Entries supplied:

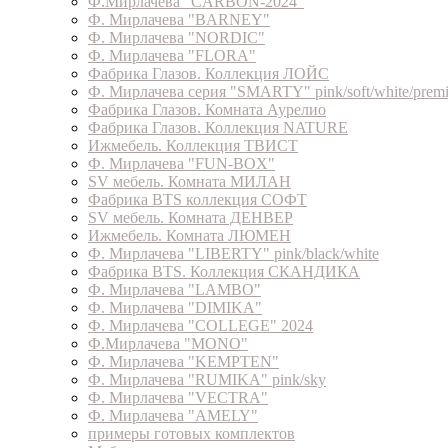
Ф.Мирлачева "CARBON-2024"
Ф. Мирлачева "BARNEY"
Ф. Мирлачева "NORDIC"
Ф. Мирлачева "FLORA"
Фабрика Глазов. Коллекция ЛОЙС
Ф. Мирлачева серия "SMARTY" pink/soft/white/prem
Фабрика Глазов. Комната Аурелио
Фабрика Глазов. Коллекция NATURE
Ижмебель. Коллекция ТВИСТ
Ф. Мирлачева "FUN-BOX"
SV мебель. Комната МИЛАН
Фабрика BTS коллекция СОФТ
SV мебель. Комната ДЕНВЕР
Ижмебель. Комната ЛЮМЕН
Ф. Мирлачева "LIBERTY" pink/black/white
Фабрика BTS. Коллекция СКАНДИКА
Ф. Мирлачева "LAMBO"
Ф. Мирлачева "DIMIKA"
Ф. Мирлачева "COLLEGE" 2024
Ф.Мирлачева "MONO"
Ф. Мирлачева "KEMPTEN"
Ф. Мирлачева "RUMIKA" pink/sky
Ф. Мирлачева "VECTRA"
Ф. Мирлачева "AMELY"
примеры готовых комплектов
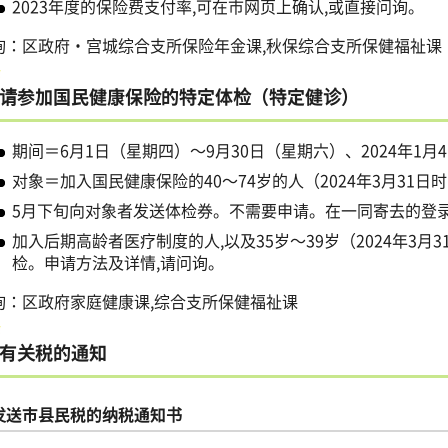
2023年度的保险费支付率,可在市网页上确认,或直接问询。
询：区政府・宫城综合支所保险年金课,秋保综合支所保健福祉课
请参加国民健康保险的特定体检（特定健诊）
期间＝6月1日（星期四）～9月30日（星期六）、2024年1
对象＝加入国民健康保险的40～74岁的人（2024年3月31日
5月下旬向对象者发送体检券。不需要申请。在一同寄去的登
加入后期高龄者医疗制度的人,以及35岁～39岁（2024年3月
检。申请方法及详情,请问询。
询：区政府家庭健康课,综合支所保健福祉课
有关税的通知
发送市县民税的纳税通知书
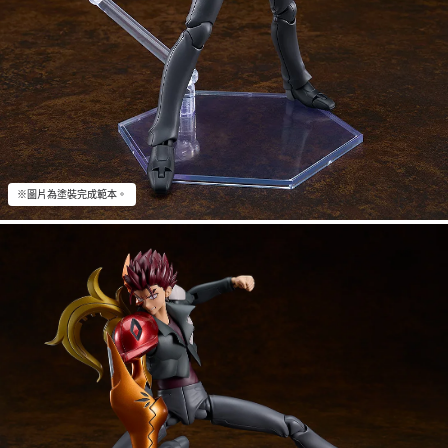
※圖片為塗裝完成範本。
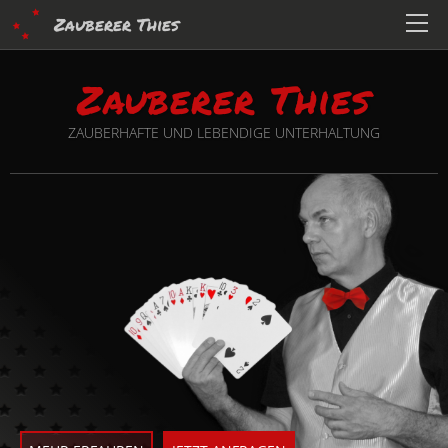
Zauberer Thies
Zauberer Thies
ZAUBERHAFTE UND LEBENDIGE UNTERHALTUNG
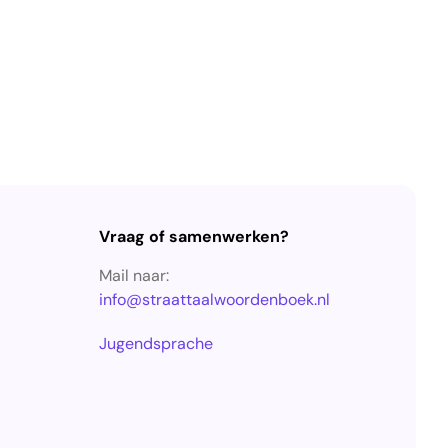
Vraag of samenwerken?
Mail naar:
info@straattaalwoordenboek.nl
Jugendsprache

What this task involves: Copy exactly the lines that begin at the one containing "Фабрика Глазов. Коллекция ЛОЙС" and end at the last line of the records, both included, omitting the pictures.

Answer section:
Фабрика Глазов. Коллекция ЛОЙС
Ф. Мирлачева серия "SMARTY" pink/soft/white/prem
Фабрика Глазов. Комната Аурелио
Фабрика Глазов. Коллекция NATURE
Ижмебель. Коллекция ТВИСТ
Ф. Мирлачева "FUN-BOX"
SV мебель. Комната МИЛАН
Фабрика BTS коллекция СОФТ
SV мебель. Комната ДЕНВЕР
Ижмебель. Комната ЛЮМЕН
Ф. Мирлачева "LIBERTY" pink/black/white
Фабрика BTS. Коллекция СКАНДИКА
Ф. Мирлачева "LAMBO"
Ф. Мирлачева "DIMIKA"
Ф. Мирлачева "COLLEGE" 2024
Ф.Мирлачева "MONO"
Ф. Мирлачева "KEMPTEN"
Ф. Мирлачева "RUMIKA" pink/sky
Ф. Мирлачева "VECTRA"
Ф. Мирлачева "AMELY"
примеры готовых комплектов
2023年度的保险费支付率,可在市网页上确认,或直接问询。
询：区政府・宫城综合支所保险年金课,秋保综合支所保健福祉课
请参加国民健康保险的特定体检（特定健诊）
期间＝6月1日（星期四）～9月30日（星期六）、2024年1
对象＝加入国民健康保险的40～74岁的人（2024年3月31日
5月下旬向对象者发送体检券。不需要申请。在一同寄去的登
加入后期高龄者医疗制度的人,以及35岁～39岁（2024年3月
检。申请方法及详情,请问询。
询：区政府家庭健康课,综合支所保健福祉课
有关税的通知
发送市县民税的纳税通知书
※圖片為塗裝完成範本。
Zauberer Thies
Zauberer Thies
ZAUBERHAFTE UND LEBENDIGE UNTERHALTUNG
Vraag of samenwerken?
Mail naar:
info@straattaalwoordenboek.nl
Jugendsprache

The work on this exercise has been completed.